_Requirement_
Excluding images, repeat the data exactly as given.

Transcribed page contents:
┄┄┄┄┄┄┄┄┄┄┄┄┄┄┄┄┄┄┄┄

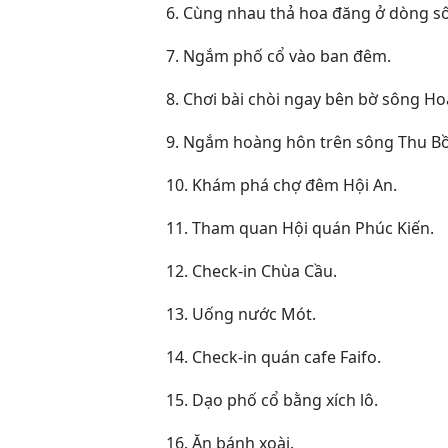
6. Cùng nhau thả hoa đăng ở dòng s
7. Ngắm phố cổ vào ban đêm.
8. Chơi bài chòi ngay bên bờ sông Hoà
9. Ngắm hoàng hôn trên sông Thu B
10. Khám phá chợ đêm Hội An.
11. Tham quan Hội quán Phúc Kiến.
12. Check-in Chùa Cầu.
13. Uống nước Mót.
14. Check-in quán cafe Faifo.
15. Dạo phố cổ bằng xích lô.
16. Ăn bánh xoài.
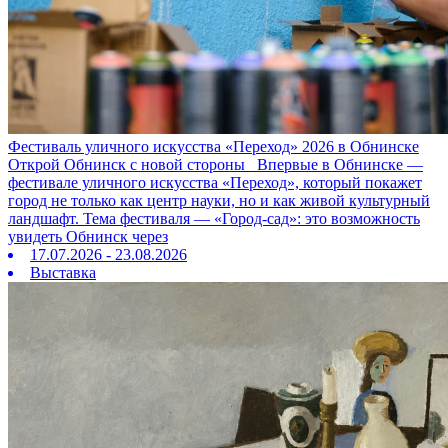
Фестиваль уличного искусства «Переход» 2026 в Обнинске
Открой Обнинск с новой стороны Впервые в Обнинске —
фестивале уличного искусства «Переход», который покажет
город не только как центр науки, но и как живой культурный
ландшафт. Тема фестиваля — «Город‑сад»: это возможность
увидеть Обнинск через
17.07.2026 - 23.08.2026
Выставка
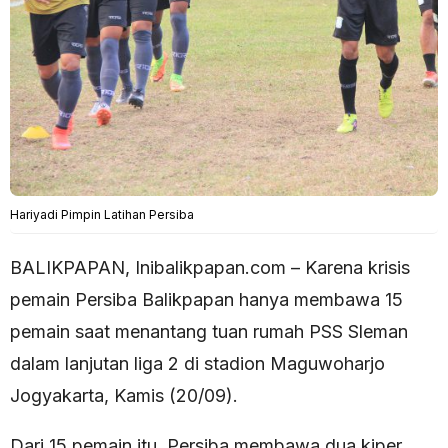
Hariyadi Pimpin Latihan Persiba
BALIKPAPAN, Inibalikpapan.com – Karena krisis
pemain Persiba Balikpapan hanya membawa 15
pemain saat menantang tuan rumah PSS Sleman
dalam lanjutan liga 2 di stadion Maguwoharjo
Jogyakarta, Kamis (20/09).
Dari 15 pemain itu, Persiba membawa dua kiper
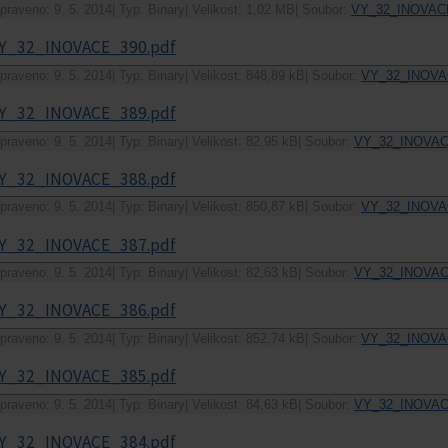
praveno: 9. 5. 2014
|
Typ: Binary
|
Velikost: 1,02 MB
|
Soubor:
VY_32_INOVACE
Y_32_INOVACE_390.pdf
praveno: 9. 5. 2014
|
Typ: Binary
|
Velikost: 848,89 kB
|
Soubor:
VY_32_INOVA
Y_32_INOVACE_389.pdf
praveno: 9. 5. 2014
|
Typ: Binary
|
Velikost: 82,95 kB
|
Soubor:
VY_32_INOVAC
Y_32_INOVACE_388.pdf
praveno: 9. 5. 2014
|
Typ: Binary
|
Velikost: 850,87 kB
|
Soubor:
VY_32_INOVA
Y_32_INOVACE_387.pdf
praveno: 9. 5. 2014
|
Typ: Binary
|
Velikost: 82,63 kB
|
Soubor:
VY_32_INOVAC
Y_32_INOVACE_386.pdf
praveno: 9. 5. 2014
|
Typ: Binary
|
Velikost: 852,74 kB
|
Soubor:
VY_32_INOVA
Y_32_INOVACE_385.pdf
praveno: 9. 5. 2014
|
Typ: Binary
|
Velikost: 84,63 kB
|
Soubor:
VY_32_INOVAC
Y_32_INOVACE_384.pdf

┄┄┄┄┄┄┄┄┄┄┄┄┄┄┄┄┄┄┄┄

_Exercise answer_
6. Cùng nhau thả hoa đăng ở dòng s
7. Ngắm phố cổ vào ban đêm.
8. Chơi bài chòi ngay bên bờ sông Hoà
9. Ngắm hoàng hôn trên sông Thu B
10. Khám phá chợ đêm Hội An.
11. Tham quan Hội quán Phúc Kiến.
12. Check-in Chùa Cầu.
13. Uống nước Mót.
14. Check-in quán cafe Faifo.
15. Dạo phố cổ bằng xích lô.
16. Ăn bánh xoài.
Фестиваль уличного искусства «Переход» 2026 в Обнинске
Открой Обнинск с новой стороны Впервые в Обнинске —
фестивале уличного искусства «Переход», который покажет
город не только как центр науки, но и как живой культурный
ландшафт. Тема фестиваля — «Город‑сад»: это возможность
увидеть Обнинск через
17.07.2026 - 23.08.2026
Выставка
Hariyadi Pimpin Latihan Persiba
BALIKPAPAN, Inibalikpapan.com – Karena krisis
pemain Persiba Balikpapan hanya membawa 15
pemain saat menantang tuan rumah PSS Sleman
dalam lanjutan liga 2 di stadion Maguwoharjo
Jogyakarta, Kamis (20/09).
Dari 15 pemain itu, Persiba membawa dua kiper
praveno: 9. 5. 2014
|
Typ: Binary
|
Velikost: 1,02 MB
|
Soubor:
VY_32_INOVACE
Y_32_INOVACE_390.pdf
praveno: 9. 5. 2014
|
Typ: Binary
|
Velikost: 848,89 kB
|
Soubor:
VY_32_INOVA
Y_32_INOVACE_389.pdf
praveno: 9. 5. 2014
|
Typ: Binary
|
Velikost: 82,95 kB
|
Soubor:
VY_32_INOVAC
Y_32_INOVACE_388.pdf
praveno: 9. 5. 2014
|
Typ: Binary
|
Velikost: 850,87 kB
|
Soubor:
VY_32_INOVA
Y_32_INOVACE_387.pdf
praveno: 9. 5. 2014
|
Typ: Binary
|
Velikost: 82,63 kB
|
Soubor:
VY_32_INOVAC
Y_32_INOVACE_386.pdf
praveno: 9. 5. 2014
|
Typ: Binary
|
Velikost: 852,74 kB
|
Soubor:
VY_32_INOVA
Y_32_INOVACE_385.pdf
praveno: 9. 5. 2014
|
Typ: Binary
|
Velikost: 84,63 kB
|
Soubor:
VY_32_INOVAC
Y_32_INOVACE_384.pdf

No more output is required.